I have never thought I would kill someone for my own sake. I never thought that I would reap lives all for my survival. Someone like me who only beat thugs and knocking villains out... murdered people regardless of the racial difference between us.

It was strange. The hands were cold, and yet my blood was pumping like crazy. I felt weak and yet satisfied upon gazing at the corpses before me, and I regretted for stealing their lives.

Mentally speaking, the identity 'Akamaru Toribe' died the moment these hands desired for the selfish chance to survive. The one who lived in a modern era, far away from real dangers and only benefiting from other's help... He died there and then, and 'I' became empty.

Nothing more than a husk. No more than an empty shell. If left alone... I would surely have died out of shock and trauma.

I didn't think anything. Only a hollow gap widened in my heart.
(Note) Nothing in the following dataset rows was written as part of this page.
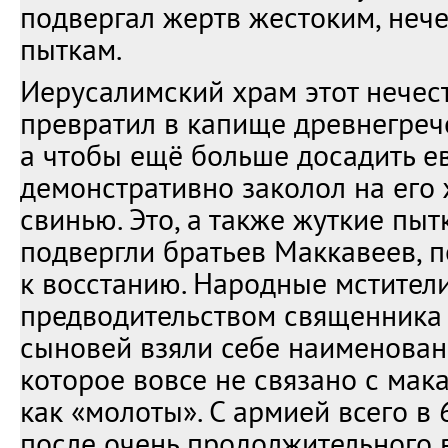
подвергал жертв жестоким, неч
пыткам.
Иерусалимский храм этот нечес
превратил в капище древнегрече
а чтобы ещё больше досадить е
демонстративно заколол на его
свинью. Это, а также жуткие пыт
подвергли братьев Маккавеев, 
к восстанию. Народные мстител
предводительством священника
сыновей взяли себе наименован
которое вовсе не связано с мак
как «молоты». С армией всего в
после очень продолжительного 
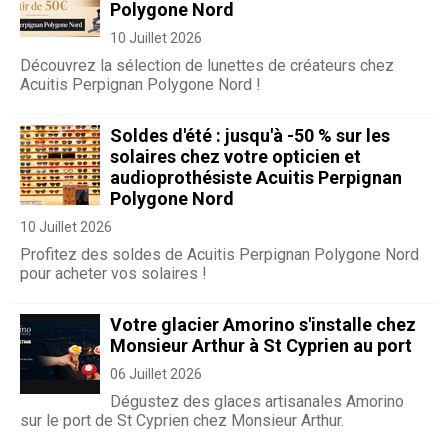
Polygone Nord
10 Juillet 2026
Découvrez la sélection de lunettes de créateurs chez
Acuitis Perpignan Polygone Nord !
Soldes d'été : jusqu'à -50 % sur les
solaires chez votre opticien et
audioprothésiste Acuitis Perpignan
Polygone Nord
10 Juillet 2026
Profitez des soldes de Acuitis Perpignan Polygone Nord
pour acheter vos solaires !
Votre glacier Amorino s'installe chez
Monsieur Arthur à St Cyprien au port
06 Juillet 2026
Dégustez des glaces artisanales Amorino
sur le port de St Cyprien chez Monsieur Arthur.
My dream. My desire. My hope in this second life... all was brought down the moment I confronted reality.

And yet... he appeared.

Wearing jet-black clothing, possessing dark hair which reflected not even the bright light of the moon. His obsidian grey eyes stared at me and gave me the impression of a Grim Reaper.

Ah... So I'm going to die. At last...

I hoped the nightmare to end. Somewhere in my heart, I wished that this was all a dream I could wake up from. And yet... And yet......

"It's fine. Everything's fine now, Charlotte." His words were woven out as he cradled me in his arms.

Warm. Warmth was the first thing I felt. Then the scent of hydrangea could be sensed although faintly, and then... pain.

My heart ached. It hurts. It hurts...

As I gasped and went into spasms, he held me tightly while rubbing my head. Pushing me to his chest, he consoled me and forgave me for what I have done.

"It's alright... You did well."

His words held no sign of sorrow. He simply told me what he wanted to say without any other reason. So blunt... so honest that my heart ached.

I struggled in his grasp. I didn't want to taste more pain, but the boy insisted as he tried to ease me. Selfishly forgiving me when I stole the future of people who might have something more important than my own.

It hurts... it's painful. It's so painful I wanted to cry. Why...? Why...? I don't get it... Why he forgave me. Why he tried to console me. Why he showed up and bothered himself to pull me in. I just... I couldn't understand him.

"I will definitely protect you, Charlotte."

And then he smiled. He smiled as he pushed me away from danger.

As he returned back into the darkness, encountering dangers and braving against the darkness... I glimpsed his back.

Wide. Firm. Strong... And lonely.

With a thump inside my chest, the stopped clogs began to move. An emotion I have never felt before. Something I didn't know awakened.

But... I didn't know what it was. I couldn't understand it so I let it be and focused myself in something else.

Times passed. I believed I had grown up and become strong. But... The one who I was separated with...

He surpassed my expectations. He blew everything out of the proportions with his heroic achievements.